## [Exercise description]
Please reproduce all the records exactly while leaving out their pictures.

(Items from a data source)
>>

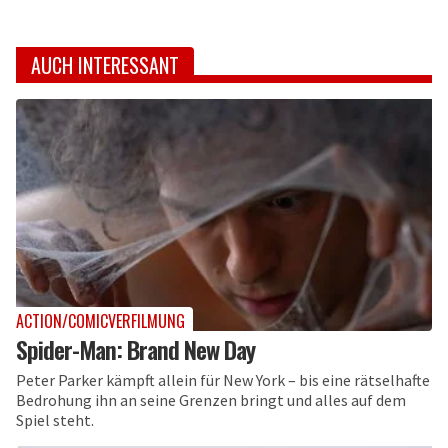
AUCH INTERESSANT
ACTION/COMICVERFILMUNG
Spider-Man: Brand New Day
Peter Parker kämpft allein für New York – bis eine rätselhafte
Bedrohung ihn an seine Grenzen bringt und alles auf dem
Spiel steht.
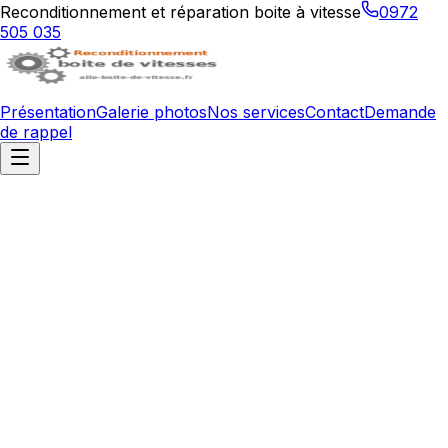
Reconditionnement et réparation boite à vitesse
0972
505 035
Présentation
Galerie photos
Nos services
Contact
Demande
de rappel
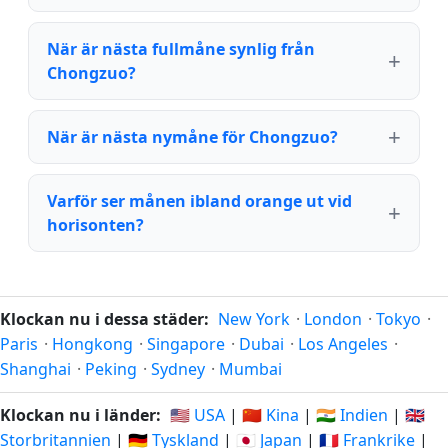
När är nästa fullmåne synlig från
Chongzuo?
När är nästa nymåne för Chongzuo?
Varför ser månen ibland orange ut vid
horisonten?
Klockan nu i dessa städer:
New York
·
London
·
Tokyo
·
Paris
·
Hongkong
·
Singapore
·
Dubai
·
Los Angeles
·
Shanghai
·
Peking
·
Sydney
·
Mumbai
Klockan nu i länder:
🇺🇸 USA
|
🇨🇳 Kina
|
🇮🇳 Indien
|
🇬🇧
Storbritannien
|
🇩🇪 Tyskland
|
🇯🇵 Japan
|
🇫🇷 Frankrike
|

<<

## [Answer for the task]
AUCH INTERESSANT
ACTION/COMICVERFILMUNG
Spider-Man: Brand New Day
Peter Parker kämpft allein für New York – bis eine rätselhafte
Bedrohung ihn an seine Grenzen bringt und alles auf dem
Spiel steht.
Reconditionnement et réparation boite à vitesse
0972
505 035
Présentation
Galerie photos
Nos services
Contact
Demande
de rappel
När är nästa fullmåne synlig från
Chongzuo?
När är nästa nymåne för Chongzuo?
Varför ser månen ibland orange ut vid
horisonten?
Klockan nu i dessa städer:
New York
·
London
·
Tokyo
·
Paris
·
Hongkong
·
Singapore
·
Dubai
·
Los Angeles
·
Shanghai
·
Peking
·
Sydney
·
Mumbai
Klockan nu i länder:
🇺🇸 USA
|
🇨🇳 Kina
|
🇮🇳 Indien
|
🇬🇧
Storbritannien
|
🇩🇪 Tyskland
|
🇯🇵 Japan
|
🇫🇷 Frankrike
|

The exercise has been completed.